I imagine the best way to really identify dead code would be to instrument your code with a coverage tool in a live running environment and to analyse code coverage over an extended period of time.
If you are runnning in a load balanced redundant environment (and if not, why not?) then I suppose it would make sense to only instrument one instance of your application and to configure your load balancer such that a random, but small, portion of your users run on your instrumented instance. If you do this over an extended period of time (to make sure that you have covered all real world usage scenarios - such seasonal variations), you should be able to see exactly which areas of your code are accessed under real world usage and which parts are really never accessed and hence dead code.

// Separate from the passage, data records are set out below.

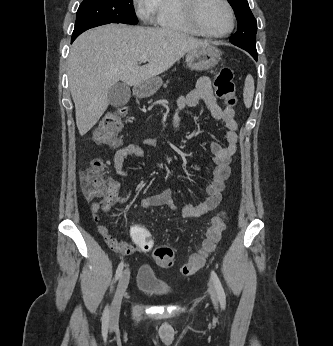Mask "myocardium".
Here are the masks:
<instances>
[{
	"instance_id": "1",
	"label": "myocardium",
	"mask_w": 333,
	"mask_h": 346,
	"mask_svg": "<svg viewBox=\"0 0 333 346\" xmlns=\"http://www.w3.org/2000/svg\"><path fill=\"white\" fill-rule=\"evenodd\" d=\"M202 0H180L182 12L189 25L200 35L210 38H224L232 33L235 27V13L228 0H221L225 5L230 23L228 28L222 33H211L204 29L198 18V7Z\"/></svg>"
}]
</instances>
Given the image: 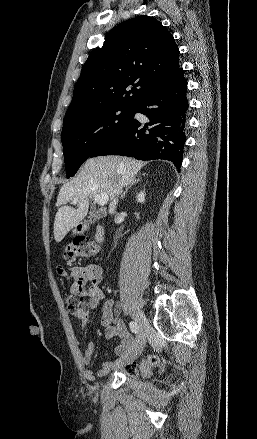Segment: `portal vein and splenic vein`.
Wrapping results in <instances>:
<instances>
[{
    "label": "portal vein and splenic vein",
    "mask_w": 257,
    "mask_h": 439,
    "mask_svg": "<svg viewBox=\"0 0 257 439\" xmlns=\"http://www.w3.org/2000/svg\"><path fill=\"white\" fill-rule=\"evenodd\" d=\"M93 198L94 201L97 202V204L100 206H104L109 200V197L106 193L94 195ZM77 201H78L77 199H74L73 202L76 203Z\"/></svg>",
    "instance_id": "1"
}]
</instances>
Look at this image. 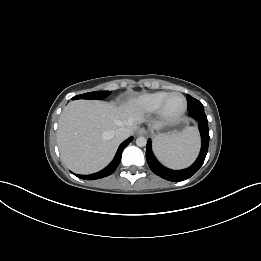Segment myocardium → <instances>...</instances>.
I'll return each instance as SVG.
<instances>
[{
    "instance_id": "myocardium-1",
    "label": "myocardium",
    "mask_w": 261,
    "mask_h": 261,
    "mask_svg": "<svg viewBox=\"0 0 261 261\" xmlns=\"http://www.w3.org/2000/svg\"><path fill=\"white\" fill-rule=\"evenodd\" d=\"M174 95H180L183 98V107L178 113L169 114L166 111V104H167V101L169 100V98ZM187 106H188V103H187V99H186L185 95H183L180 92H171V93H168L166 95V97L163 99V101L161 102L160 107L158 109V115L162 120H164L166 122H175L183 117V115L187 111Z\"/></svg>"
}]
</instances>
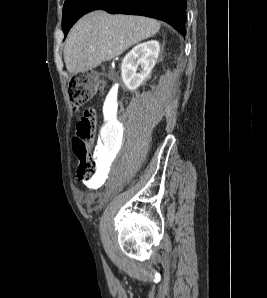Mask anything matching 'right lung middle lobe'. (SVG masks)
<instances>
[{
	"label": "right lung middle lobe",
	"mask_w": 267,
	"mask_h": 298,
	"mask_svg": "<svg viewBox=\"0 0 267 298\" xmlns=\"http://www.w3.org/2000/svg\"><path fill=\"white\" fill-rule=\"evenodd\" d=\"M97 1L98 0H65L62 17V27L65 35L80 17L90 12Z\"/></svg>",
	"instance_id": "dd1d6c3e"
}]
</instances>
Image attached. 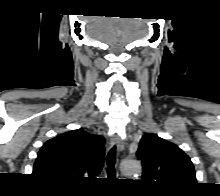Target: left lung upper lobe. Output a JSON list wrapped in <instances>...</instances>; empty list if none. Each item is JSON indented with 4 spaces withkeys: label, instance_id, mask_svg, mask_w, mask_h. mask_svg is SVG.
Returning <instances> with one entry per match:
<instances>
[{
    "label": "left lung upper lobe",
    "instance_id": "obj_1",
    "mask_svg": "<svg viewBox=\"0 0 220 196\" xmlns=\"http://www.w3.org/2000/svg\"><path fill=\"white\" fill-rule=\"evenodd\" d=\"M137 157L143 165V181L162 193H180L196 184L190 158L175 144L156 134L143 135Z\"/></svg>",
    "mask_w": 220,
    "mask_h": 196
}]
</instances>
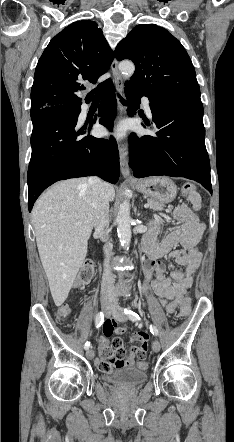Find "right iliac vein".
Wrapping results in <instances>:
<instances>
[{
	"label": "right iliac vein",
	"instance_id": "right-iliac-vein-1",
	"mask_svg": "<svg viewBox=\"0 0 234 442\" xmlns=\"http://www.w3.org/2000/svg\"><path fill=\"white\" fill-rule=\"evenodd\" d=\"M111 306H112V304L110 303V301H108V300L102 301V309L104 310L106 316H108L111 313ZM86 356L90 360L93 359L94 358V351L91 348L87 349Z\"/></svg>",
	"mask_w": 234,
	"mask_h": 442
}]
</instances>
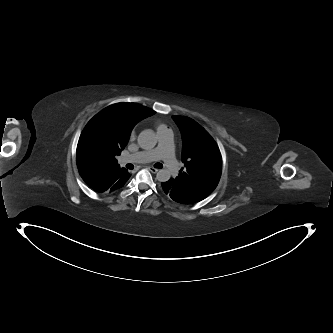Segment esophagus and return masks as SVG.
Returning <instances> with one entry per match:
<instances>
[{
    "label": "esophagus",
    "mask_w": 333,
    "mask_h": 333,
    "mask_svg": "<svg viewBox=\"0 0 333 333\" xmlns=\"http://www.w3.org/2000/svg\"><path fill=\"white\" fill-rule=\"evenodd\" d=\"M148 169L154 174L158 172V169L154 167H148Z\"/></svg>",
    "instance_id": "obj_1"
}]
</instances>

I have never personally seen this done, and do not know how the aforementioned tools can be used to instrument and analyse code that is not being invoked through a test suite - but I am sure they can be.
There is a Java project - Dead Code Detector (DCD). For source code it doesn't seem to work well, but for .jar file - it's really good. Plus you can filter by class and by method.
Netbeans here is a plugin for Netbeans dead code detector.
It would be better if it could link to and highlight the unused code. You can vote and comment here: Bug 181458 - Find unused public classes, methods, fields
Eclipse can show/highlight code that can't be reached. JUnit can show you code coverage, but you'd need some tests and have to decide if the relevant test is missing or the code is really unused.
I found Clover coverage tool which instruments code and highlights the code that is used and that is unused. Unlike Google CodePro Analytics, it also works for WebApplications (as per my experience and I may be incorrect about Google CodePro).
The only drawback that I noticed is that it does not takes Java interfaces into account.
I use Doxygen to develop a method call map to locate methods that are never called. On the graph you will find islands of method clusters without callers. This doesn't work for libraries since you need always start from some main entry point.